Provided information Block Start

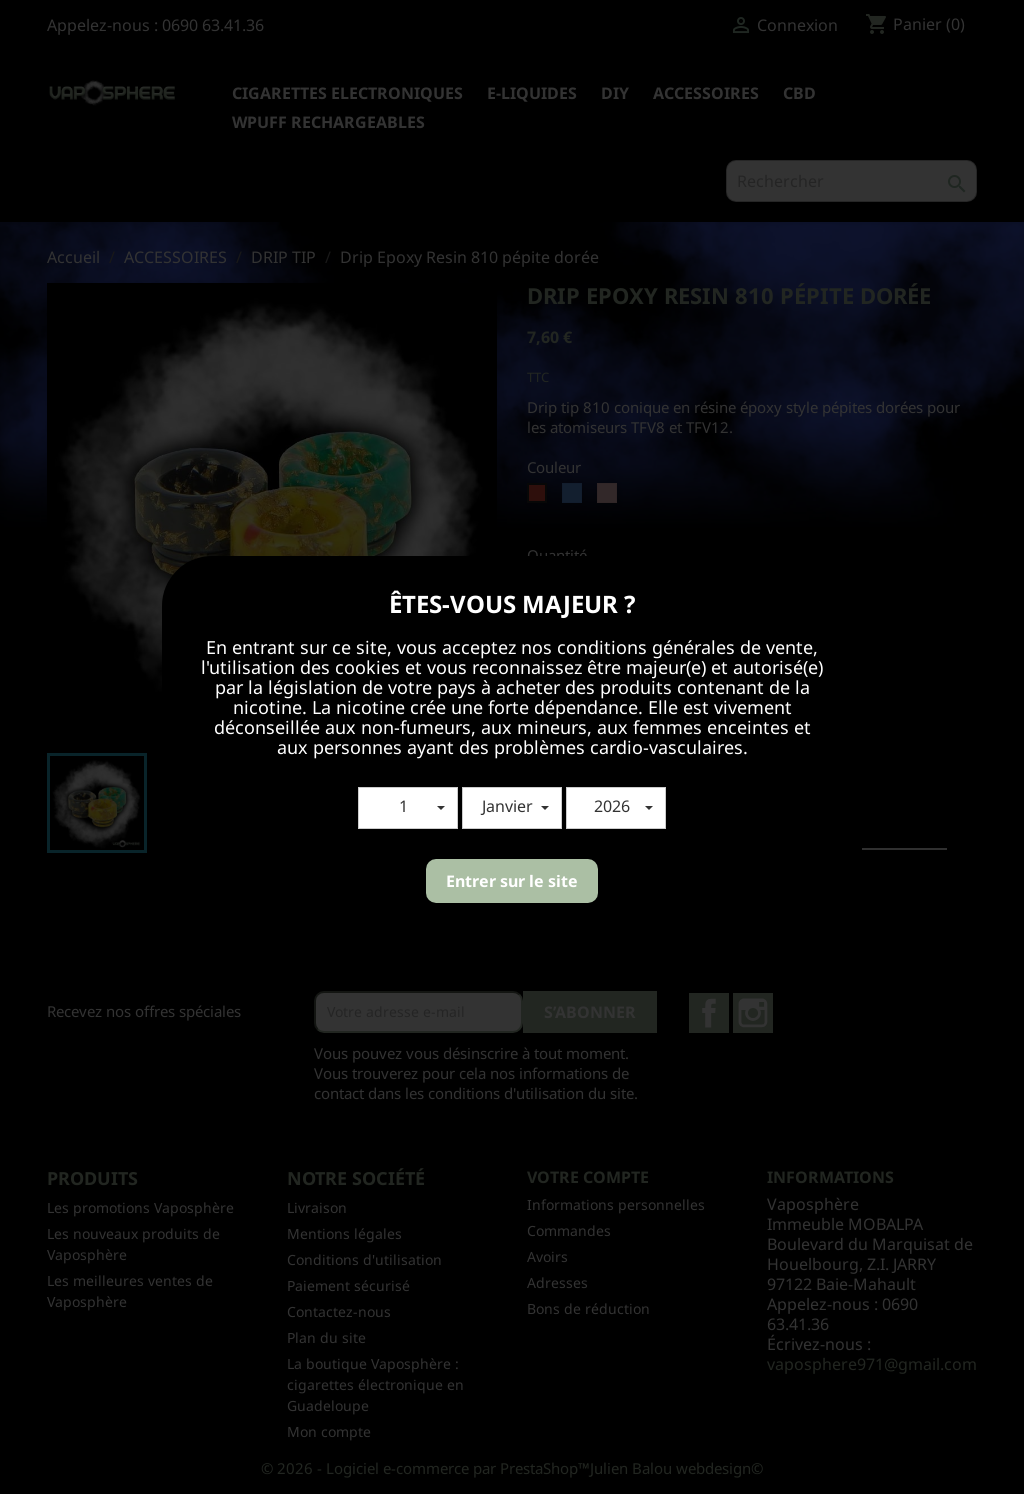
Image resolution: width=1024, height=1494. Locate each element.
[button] (408, 808)
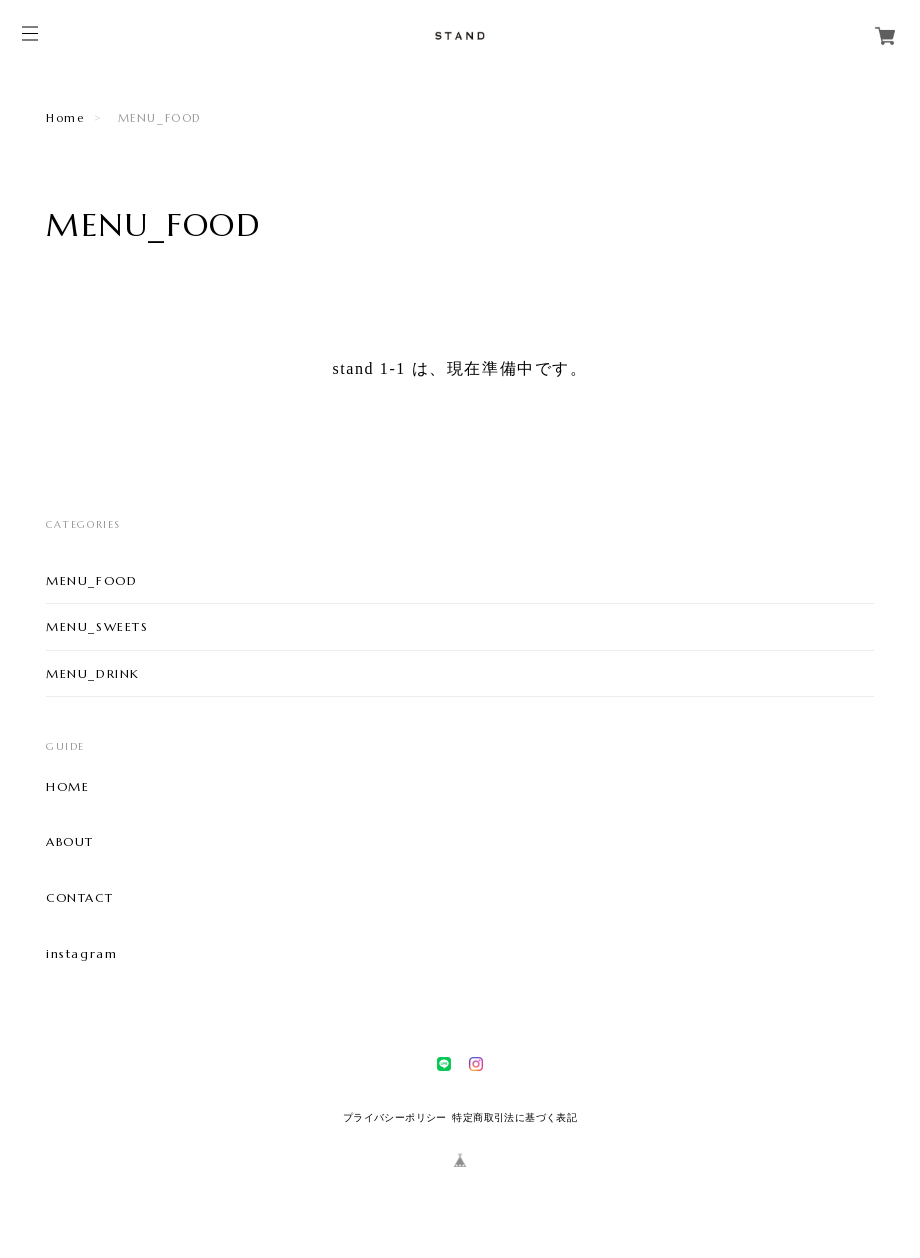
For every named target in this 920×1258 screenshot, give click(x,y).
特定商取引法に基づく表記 (514, 1117)
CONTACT (79, 898)
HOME (67, 787)
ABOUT (70, 842)
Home (65, 118)
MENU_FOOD (91, 580)
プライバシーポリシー (395, 1117)
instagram (81, 954)
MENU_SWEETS (97, 626)
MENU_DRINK (93, 673)
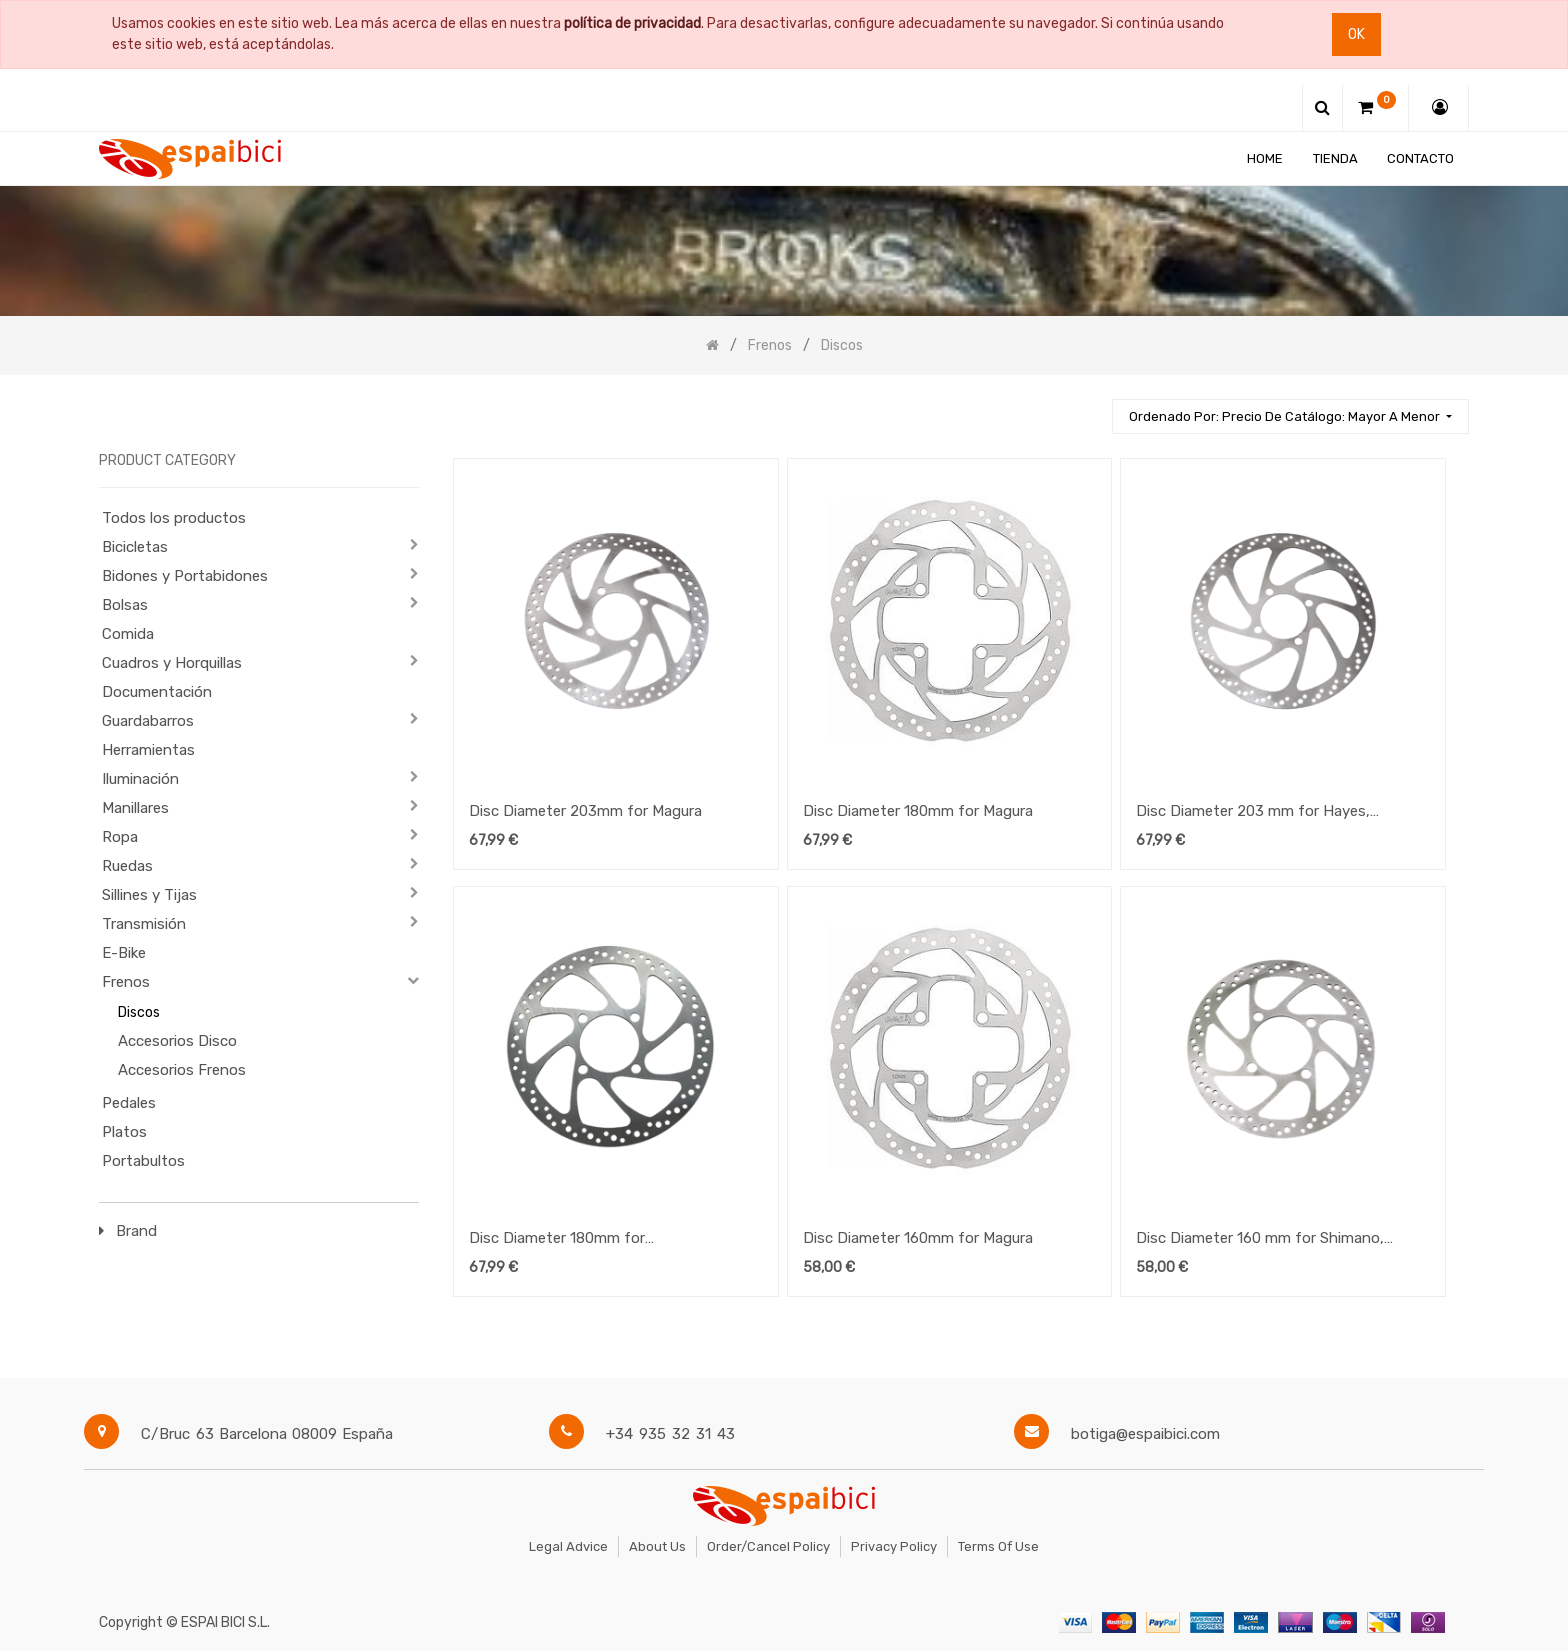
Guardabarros (148, 721)
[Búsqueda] (1088, 407)
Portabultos (143, 1161)
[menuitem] (1265, 158)
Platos (124, 1132)
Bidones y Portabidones (185, 576)
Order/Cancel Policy (768, 1546)
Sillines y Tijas (149, 895)
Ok (1356, 34)
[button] (1290, 416)
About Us (657, 1546)
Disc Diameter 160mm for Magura (918, 1238)
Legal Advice (568, 1546)
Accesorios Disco (177, 1041)
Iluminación (140, 779)
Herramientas (148, 750)
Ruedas (127, 866)
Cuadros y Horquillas (172, 663)
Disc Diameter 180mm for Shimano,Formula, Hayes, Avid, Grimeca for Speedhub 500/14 (604, 1240)
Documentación (157, 692)
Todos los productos (174, 518)
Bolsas (125, 605)
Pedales (129, 1103)
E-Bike (124, 953)
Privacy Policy (894, 1546)
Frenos (126, 982)
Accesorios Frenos (182, 1070)
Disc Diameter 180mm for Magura (918, 811)
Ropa (120, 837)
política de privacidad (632, 23)
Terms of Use (998, 1546)
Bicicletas (135, 547)
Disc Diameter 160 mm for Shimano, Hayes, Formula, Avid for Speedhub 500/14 (1260, 1240)
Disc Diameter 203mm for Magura (585, 811)
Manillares (135, 808)
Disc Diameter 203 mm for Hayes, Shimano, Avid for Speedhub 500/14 (1260, 813)
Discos (139, 1012)
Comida (128, 634)
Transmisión (144, 924)
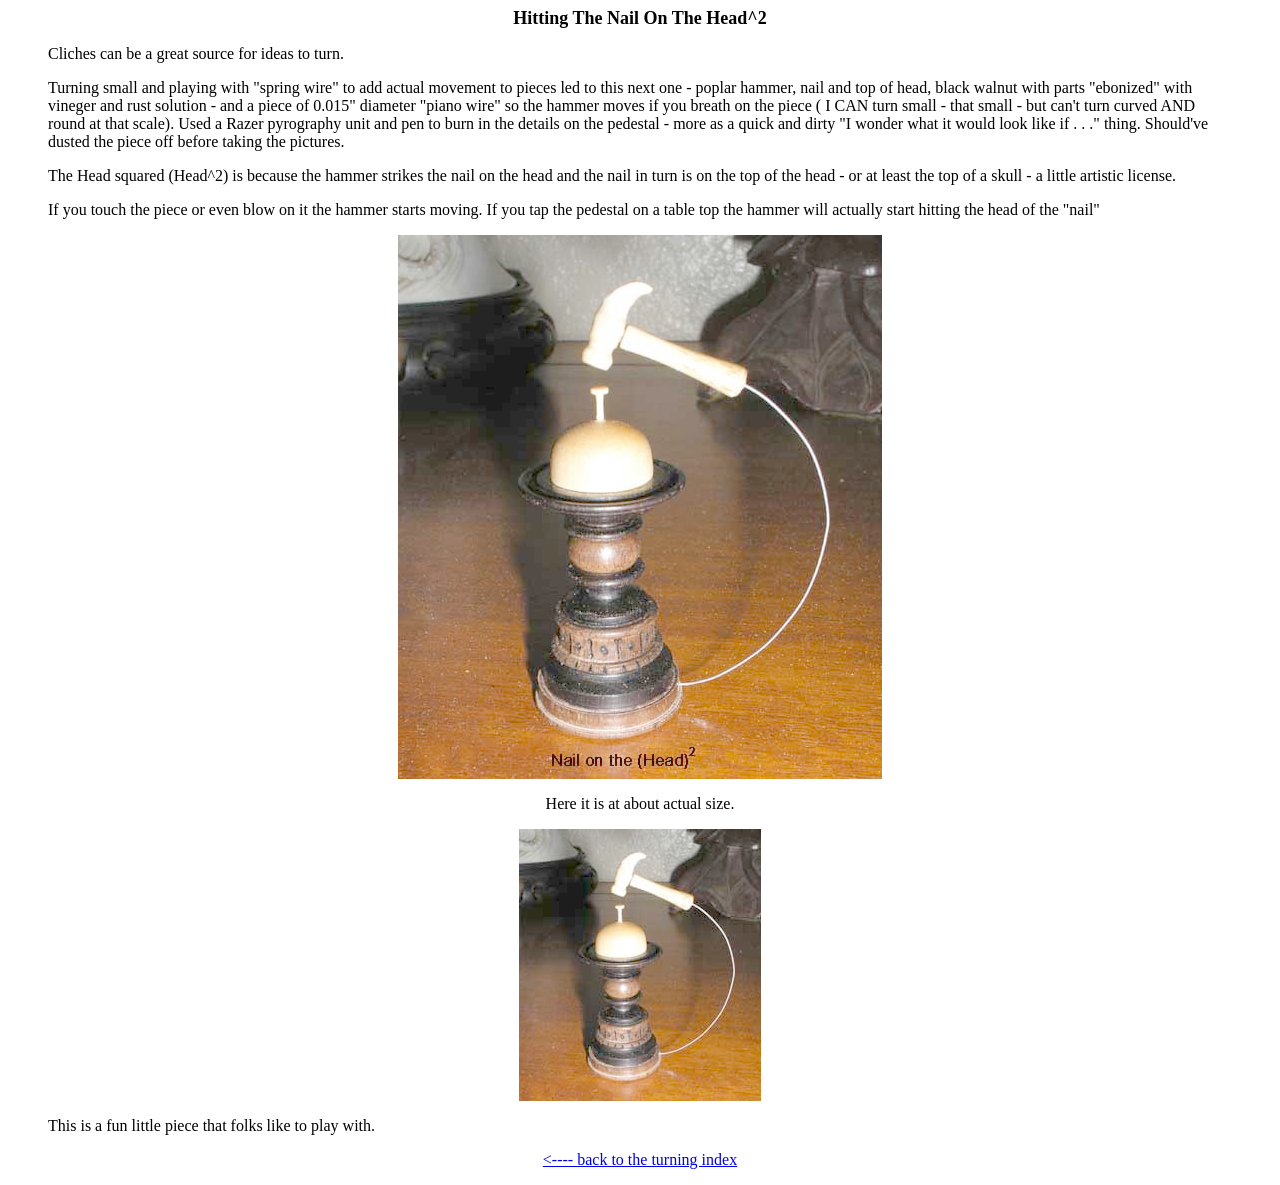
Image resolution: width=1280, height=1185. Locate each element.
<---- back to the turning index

Provided information Block End

● Problem to work on
In the entries above, find the line with "About Us (657, 1546)" and the line with "Privacy Policy (894, 1546)", then set down exactly those two and every line between them, nothing else.

● Task answer
About Us (657, 1546)
Disc Diameter 160mm for Magura (918, 1238)
Legal Advice (568, 1546)
Accesorios Disco (177, 1041)
Iluminación (140, 779)
Herramientas (148, 750)
Ruedas (127, 866)
Cuadros y Horquillas (172, 663)
Disc Diameter 180mm for Shimano,Formula, Hayes, Avid, Grimeca for Speedhub 500/14 (604, 1240)
Documentación (157, 692)
Todos los productos (174, 518)
Bolsas (125, 605)
Pedales (129, 1103)
E-Bike (124, 953)
Privacy Policy (894, 1546)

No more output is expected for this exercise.